#### Directions for this task:
Every entry that follows needs to be repeated exactly.
=== Section Start ===
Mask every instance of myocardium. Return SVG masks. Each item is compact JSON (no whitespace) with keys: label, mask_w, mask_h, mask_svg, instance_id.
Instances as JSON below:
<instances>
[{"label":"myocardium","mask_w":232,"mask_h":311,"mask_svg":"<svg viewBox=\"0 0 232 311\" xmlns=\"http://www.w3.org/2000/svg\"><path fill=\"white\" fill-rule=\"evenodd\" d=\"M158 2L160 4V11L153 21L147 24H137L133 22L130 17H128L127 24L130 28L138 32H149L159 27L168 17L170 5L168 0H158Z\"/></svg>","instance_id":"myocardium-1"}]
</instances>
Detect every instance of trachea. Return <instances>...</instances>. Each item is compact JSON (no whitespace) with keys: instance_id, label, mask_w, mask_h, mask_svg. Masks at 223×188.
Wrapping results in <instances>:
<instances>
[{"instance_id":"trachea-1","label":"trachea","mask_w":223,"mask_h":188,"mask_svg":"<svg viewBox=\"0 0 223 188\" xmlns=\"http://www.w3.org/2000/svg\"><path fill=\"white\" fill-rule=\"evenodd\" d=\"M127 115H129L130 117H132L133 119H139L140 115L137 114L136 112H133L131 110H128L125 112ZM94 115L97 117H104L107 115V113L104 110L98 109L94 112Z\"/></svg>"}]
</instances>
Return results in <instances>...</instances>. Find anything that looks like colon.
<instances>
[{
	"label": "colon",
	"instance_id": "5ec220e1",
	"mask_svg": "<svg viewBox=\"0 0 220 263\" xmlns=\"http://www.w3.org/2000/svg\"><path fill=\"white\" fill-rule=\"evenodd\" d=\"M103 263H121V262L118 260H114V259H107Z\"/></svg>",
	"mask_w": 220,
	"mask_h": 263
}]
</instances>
=== Section End ===
#### Problem solution:
Mask every instance of myocardium. Return SVG masks. Each item is compact JSON (no whitespace) with keys: label, mask_w, mask_h, mask_svg, instance_id.
Instances as JSON below:
<instances>
[{"label":"myocardium","mask_w":232,"mask_h":311,"mask_svg":"<svg viewBox=\"0 0 232 311\" xmlns=\"http://www.w3.org/2000/svg\"><path fill=\"white\" fill-rule=\"evenodd\" d=\"M158 2L160 4V11L153 21L147 24H137L133 22L130 17H128L127 24L130 28L138 32H149L159 27L168 17L170 5L168 0H158Z\"/></svg>","instance_id":"myocardium-1"}]
</instances>
Detect every instance of trachea. Return <instances>...</instances>. Each item is compact JSON (no whitespace) with keys: instance_id, label, mask_w, mask_h, mask_svg. Masks at 223×188.
Wrapping results in <instances>:
<instances>
[{"instance_id":"trachea-1","label":"trachea","mask_w":223,"mask_h":188,"mask_svg":"<svg viewBox=\"0 0 223 188\" xmlns=\"http://www.w3.org/2000/svg\"><path fill=\"white\" fill-rule=\"evenodd\" d=\"M127 115H129L130 117H132L133 119H139L140 115L137 114L136 112H133L131 110H128L125 112ZM94 115L97 117H104L107 115V113L104 110L98 109L94 112Z\"/></svg>"}]
</instances>
Return results in <instances>...</instances>. Find anything that looks like colon.
<instances>
[{
	"label": "colon",
	"instance_id": "5ec220e1",
	"mask_svg": "<svg viewBox=\"0 0 220 263\" xmlns=\"http://www.w3.org/2000/svg\"><path fill=\"white\" fill-rule=\"evenodd\" d=\"M103 263H121V262L118 260H114V259H107Z\"/></svg>",
	"mask_w": 220,
	"mask_h": 263
}]
</instances>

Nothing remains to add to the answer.